→ What you need to do
Your answer must consist solely of the lines from the one containing "Первые блюда" through the last line of the records below, reproduced exactly, with all pictures omitted.

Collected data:
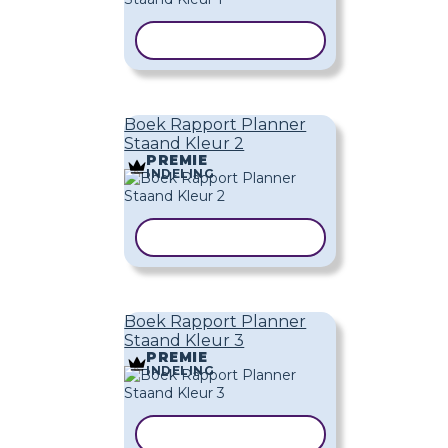
SJABLOON KOPIËREN
Boek Rapport Planner
Staand Kleur 2
PREMIE
INDELING
SJABLOON KOPIËREN
Boek Rapport Planner
Staand Kleur 3
PREMIE
INDELING
SJABLOON KOPIËREN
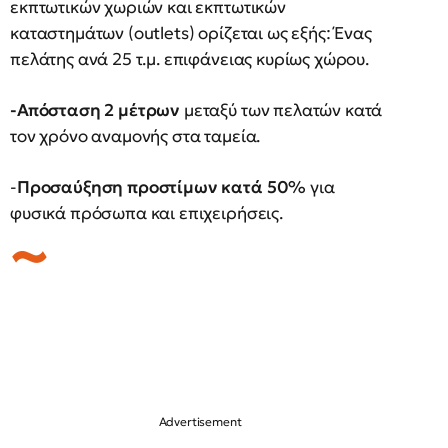
εκπτωτικών χωριών και εκπτωτικών
καταστημάτων (outlets) ορίζεται ως εξής: Ένας
πελάτης ανά 25 τ.μ. επιφάνειας κυρίως χώρου.
-Απόσταση 2 μέτρων
μεταξύ των πελατών κατά
τον χρόνο αναμονής στα ταμεία.
-
Προσαύξηση προστίμων κατά 50%
για
φυσικά πρόσωπα και επιχειρήσεις.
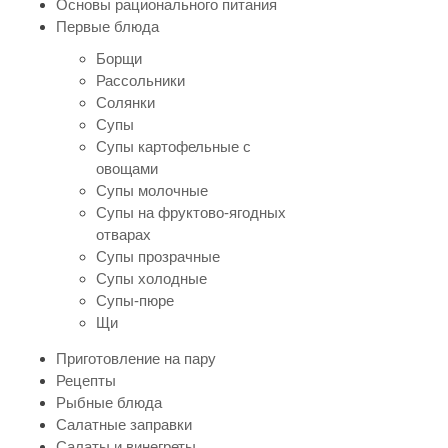
Основы рационального питания
Первые блюда
Борщи
Рассольники
Солянки
Супы
Супы картофельные с
овощами
Супы молочные
Супы на фруктово-ягодных
отварах
Супы прозрачные
Супы холодные
Супы-пюре
Щи
Приготовление на пару
Рецепты
Рыбные блюда
Салатные заправки
Салаты и винегреты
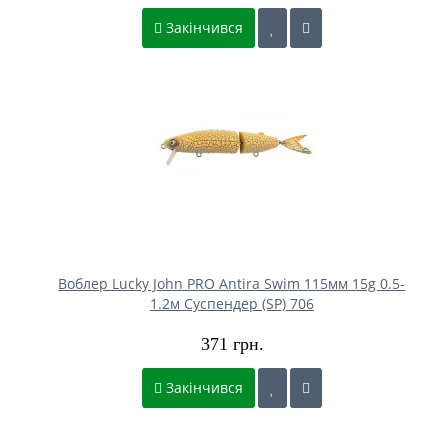
Закінчився
Воблер Lucky John PRO Antira Swim 115мм 15g 0.5-
1.2м Cуспендер (SP) 706
371 грн.
Закінчився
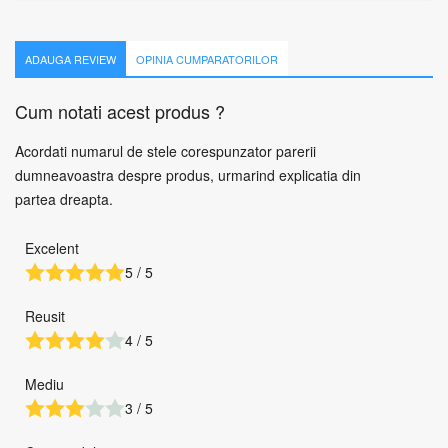
ADAUGA REVIEW
OPINIA CUMPARATORILOR
Cum notati acest produs ?
Acordati numarul de stele corespunzator parerii
dumneavoastra despre produs, urmarind explicatia din
partea dreapta.
Excelent
5 / 5
Reusit
4 / 5
Mediu
3 / 5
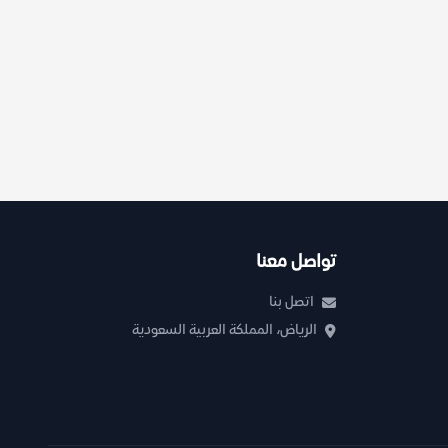
تواصل معنا
اتصل بنا
الرياض، المملكة العربية السعودية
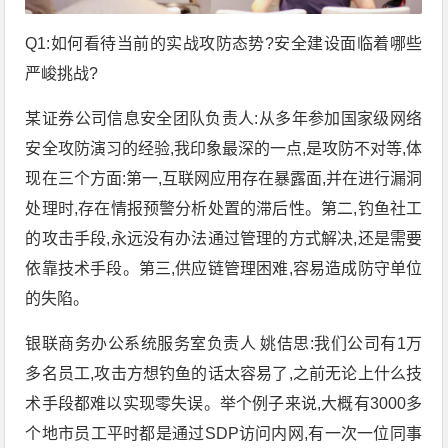
Q1:如何看待当前的实战攻防态势?安全建设面临着哪些
严峻挑战?
某证券公司信息安全团队负责人:从多年参加国家级网络
安全攻防演习的经验,我印象最深的一点,是攻防不对等,体
现在三个方面:第一,互联网应用存在暴露面,并在进行漏洞
处理时,存在情报预警分析处置的滞后性。第二,钓鱼社工
的攻击手段,永远没有办法通过管理的方式解决,还是需要
依靠技术手段。第三,供应链管理困难,容易造成防守单位
的失陷。
银联商务办公系统服务室负责人 姚佶思:我们公司有1万
多名员工,攻击方想钓鱼的话太容易了,之前无论上什么技
术手段都难以实现零失误。举个例子来说,大概有3000多
个地市员工平时都是通过SDP访问内网,有一次一位同事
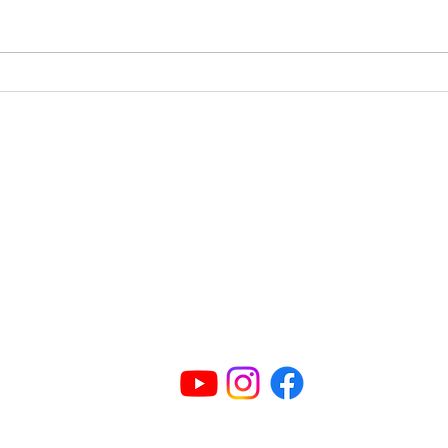
Se muestra como
Sis
enderezar las aletas
vs 
dobladas del aire
Contáctanos
acondicionado y
recomendaciones para
Instituto
Politécnico
de Tampa
hacerlo
2601 East Henry Ave
Tampa, FL 33610
3) 236-9708
Atencion al cliente:
+1 (813) 797-5227
Toll free
info@ipttampa.com
o el
admin@ipttampa.com
Terminos Y Condiciones
Politica de priva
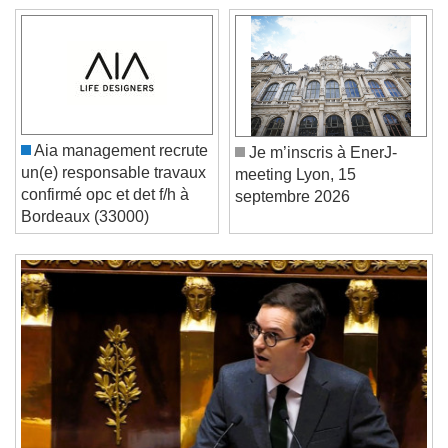
Video Player is loading.
Play Video
Play
Skip Backward
Skip Forward
Unmute
Current Time
0:00
Aia management recrute
Je m’inscris à EnerJ-
/
un(e) responsable travaux
meeting Lyon, 15
Duration
-:-
confirmé opc et det f/h à
septembre 2026
Loaded
:
0%
Bordeaux (33000)
Stream Type
LIVE
Seek to live, currently behind live
LIVE
Remaining Time
-
0:00
1x
Playback Rate
Chapters
Chapters
Descriptions
descriptions off
, selected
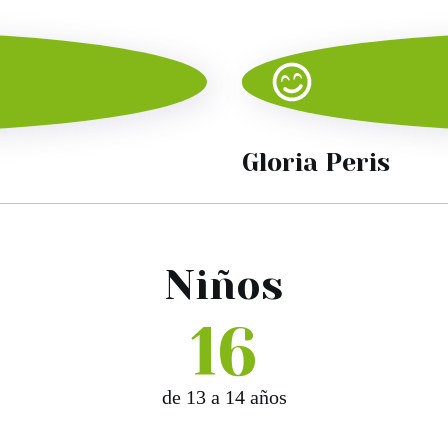
Gloria Peris
Niños
16
de 13 a 14 años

→ Solution
Первые блюда
Борщи
Рассольники
Солянки
Супы
Супы картофельные с
овощами
Супы молочные
Супы на фруктово-ягодных
отварах
Супы прозрачные
Супы холодные
Супы-пюре
Щи
Приготовление на пару
Рецепты
Рыбные блюда
Салатные заправки
Салаты и винегреты
Закінчився
Воблер Lucky John PRO Antira Swim 115мм 15g 0.5-
1.2м Cуспендер (SP) 706
371 грн.
Закінчився
ADAUGA REVIEW
OPINIA CUMPARATORILOR
Cum notati acest produs ?
Acordati numarul de stele corespunzator parerii
dumneavoastra despre produs, urmarind explicatia din
partea dreapta.
Excelent
5 / 5
Reusit
4 / 5
Mediu
3 / 5
تواصل معنا
اتصل بنا
الرياض، المملكة العربية السعودية
Q1:如何看待当前的实战攻防态势?安全建设面临着哪些
严峻挑战?
某证券公司信息安全团队负责人:从多年参加国家级网络
安全攻防演习的经验,我印象最深的一点,是攻防不对等,体
现在三个方面:第一,互联网应用存在暴露面,并在进行漏洞
处理时,存在情报预警分析处置的滞后性。第二,钓鱼社工
的攻击手段,永远没有办法通过管理的方式解决,还是需要
依靠技术手段。第三,供应链管理困难,容易造成防守单位
的失陷。
银联商务办公系统服务室负责人 姚佶思:我们公司有1万
多名员工,攻击方想钓鱼的话太容易了,之前无论上什么技
术手段都难以实现零失误。举个例子来说,大概有3000多
个地市员工平时都是通过SDP访问内网,有一次一位同事
Se muestra como
Sis
enderezar las aletas
vs 
dobladas del aire
Contáctanos
acondicionado y
recomendaciones para
Instituto
Politécnico
de Tampa
hacerlo
2601 East Henry Ave
Tampa, FL 33610
3) 236-9708
Atencion al cliente:
+1 (813) 797-5227
Toll free
info@ipttampa.com
o el
admin@ipttampa.com
Terminos Y Condiciones
Politica de priva
Video Player is loading.
Play Video
Play
Skip Backward
Skip Forward
Unmute
Current Time
0:00
Aia management recrute
Je m’inscris à EnerJ-
/
un(e) responsable travaux
meeting Lyon, 15
Duration
-:-
confirmé opc et det f/h à
septembre 2026
Loaded
:
0%
Bordeaux (33000)
Stream Type
LIVE
Seek to live, currently behind live
LIVE
Remaining Time
-
0:00
1x
Playback Rate
Chapters
Chapters
Descriptions
descriptions off
, selected
Gloria Peris
Niños
16
de 13 a 14 años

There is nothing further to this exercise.